Weil die Verhandlungen mit den Privatkrankenversicherungen ins Stocken geraten, legen die Ärzte ab nächster Woche das OP-Besteck in Sanatorien (nicht in Krankenhäusern) zur Seite. Jörg Detlev Garzarolli-Thurnlackh, Vizepräsident der Ärztekammer: "Wir sind diskussionsbereit, allerdings dürfen wir ja nicht mitverhandeln." Und prompt war das, was bei der ersten Gesprächsrunde zwischen Versicherungen und Sanatorien herauskam, "brüskierend.

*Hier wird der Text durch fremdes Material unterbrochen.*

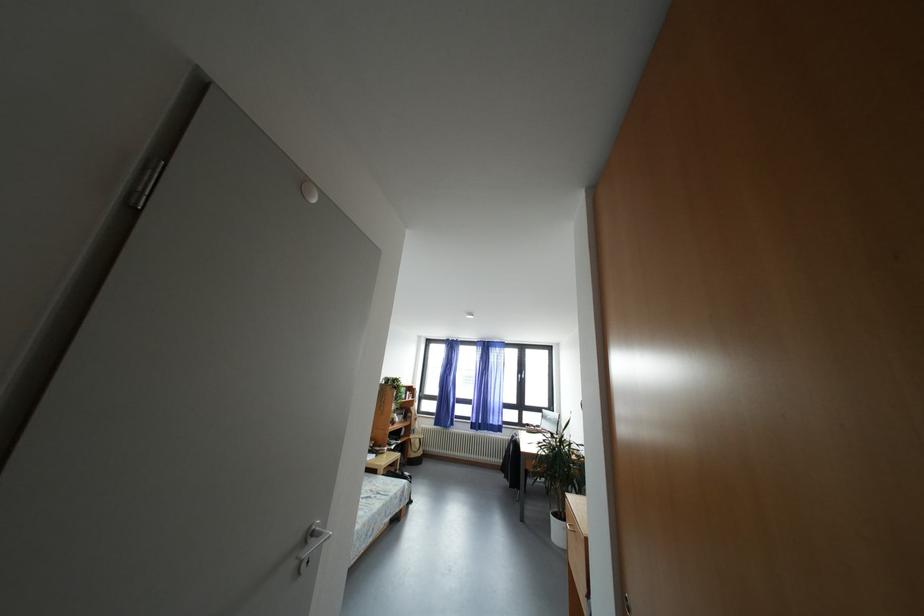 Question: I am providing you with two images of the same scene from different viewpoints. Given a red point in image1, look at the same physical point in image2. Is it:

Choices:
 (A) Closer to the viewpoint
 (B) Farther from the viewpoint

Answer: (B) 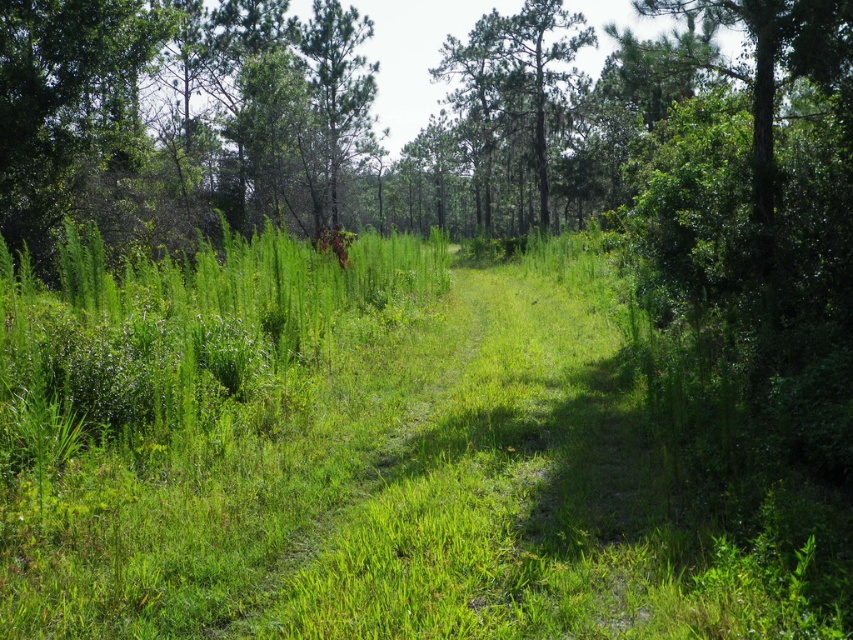 You are standing at the start of the grassy path and want to reach the green leafy tree at center. Which direction should you walk to get there?

The green leafy tree at center is located at point (x=514, y=83), so you should walk towards the center of the image to reach it.

You are a hiker standing on the grassy path and want to take a photo of both the green leafy tree at center and the green rough bark tree at upper center. Which tree should you position yourself closer to in order to capture both in the same frame?

You should position yourself closer to the green rough bark tree at upper center because the green leafy tree at center is to the right of it, so by moving towards the left tree, you can include both in your camera frame.

You are standing at the point marked as point (540, 102) in the image. There is another point 133.88 feet away from you. If you want to walk directly to that point, which direction should you head relative to the grassy path?

The other point is 133.88 feet away from point (540, 102). Since the path meanders through the landscape, you would need to walk perpendicular to the path to reach the distant point directly. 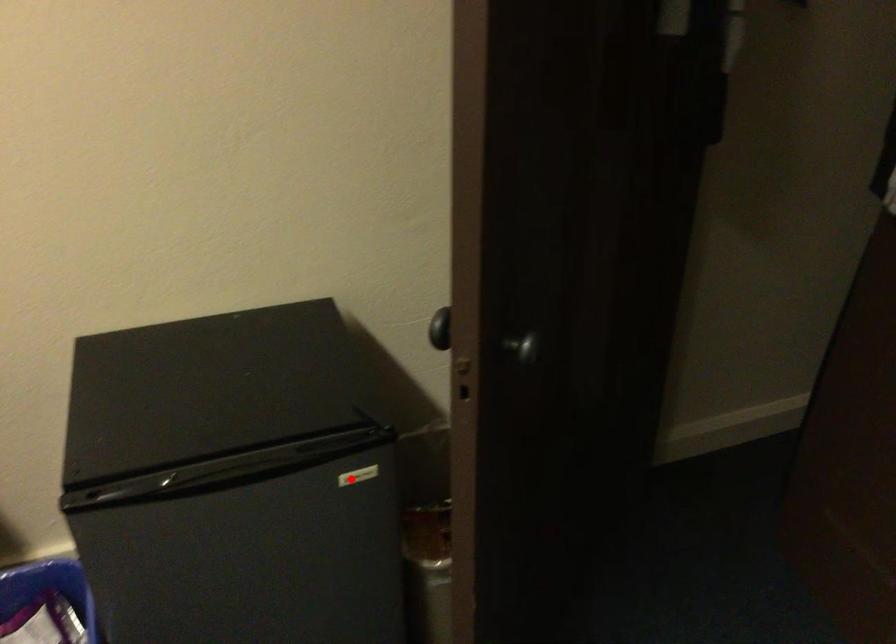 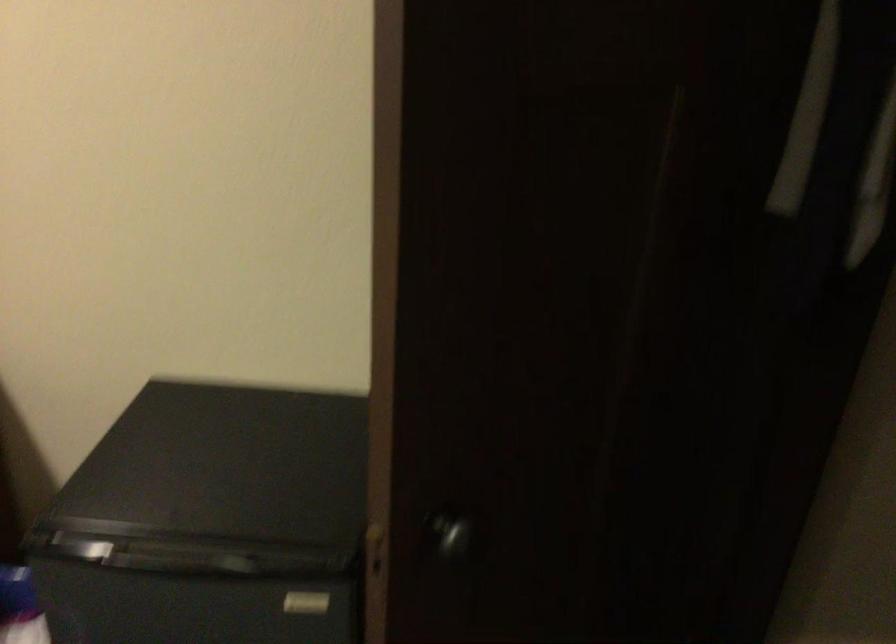 Find the pixel in the second image that matches the highlighted location in the first image.

(306, 603) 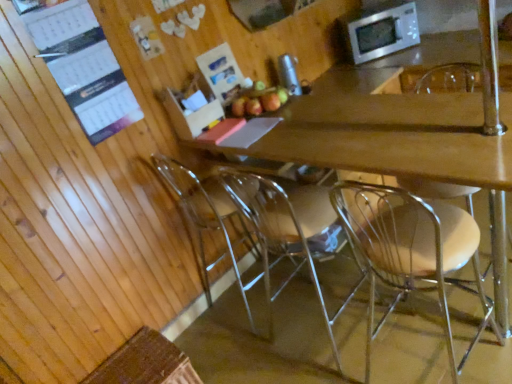 Where is `vacant region in front of clear plastic chair at lower center, the 4th chair when ordered from right to left`? This screenshot has width=512, height=384. vacant region in front of clear plastic chair at lower center, the 4th chair when ordered from right to left is located at coordinates pos(255,348). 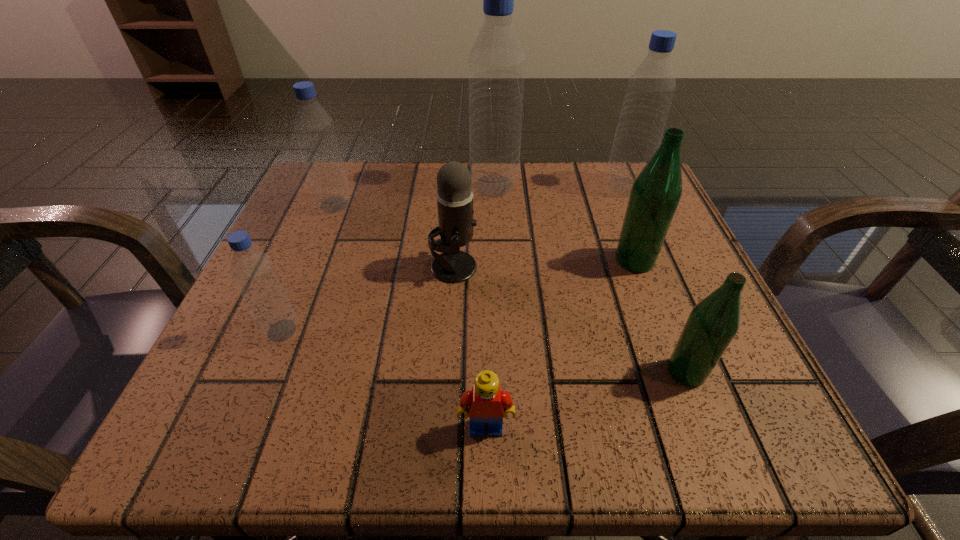 Image resolution: width=960 pixels, height=540 pixels. Identify the location of free region located 0.060m on the back of the second nearest object. (667, 323).

I want to click on bottle that is at the near edge, so click(x=712, y=324).

Locate an element on the screen. This screenshot has width=960, height=540. Lego located in the near edge section of the desktop is located at coordinates (487, 403).

Locate an element on the screen. This screenshot has height=540, width=960. object that is at the far left corner is located at coordinates tap(314, 128).

Image resolution: width=960 pixels, height=540 pixels. What are the coordinates of `object located in the far right corner section of the desktop` in the screenshot? It's located at (649, 93).

Locate an element on the screen. object located in the near right corner section of the desktop is located at coordinates coord(712,324).

Identify the location of vacant space at the far edge. (540, 166).

Identify the location of vacant space at the near edge. The width and height of the screenshot is (960, 540). (408, 433).

The height and width of the screenshot is (540, 960). Identify the location of vacant area at the left edge. (277, 355).

Image resolution: width=960 pixels, height=540 pixels. Find the location of `free space at the right edge`. free space at the right edge is located at coordinates (641, 317). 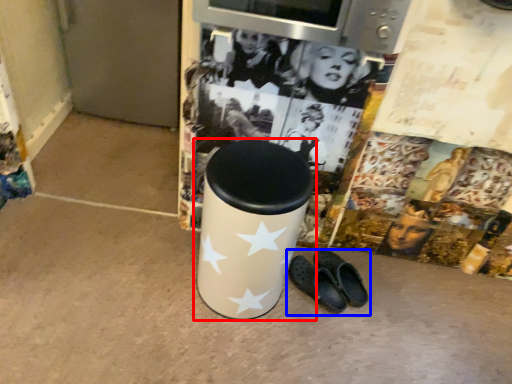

Jetzt wehren wir uns."
Kürzungen für Ärzte.
Konkret geht es darum, dass die Versicherungsprämien in den vergangenen acht Jahren um 25 Prozent, die Inflationsrate um 20 Prozent stieg. Die Kürzungen für Ärzte betragen nun aber 50 Prozent. Was der Streik der Augenärzte bisher bewirkte, konnte Garzarolli nicht sagen ("Dafür verging zu wenig Zeit"), Augenärztin Pongratz hofft aber auf große Wirkung: "Ich finde es nämlich eine Schweinerei, wie da mit den Menschen umgegangen wird, die seit Jahrzehnten Prämien zahlen. Jungen Leuten ist zu raten, ihr Geld lieber auf ein Konto zu legen.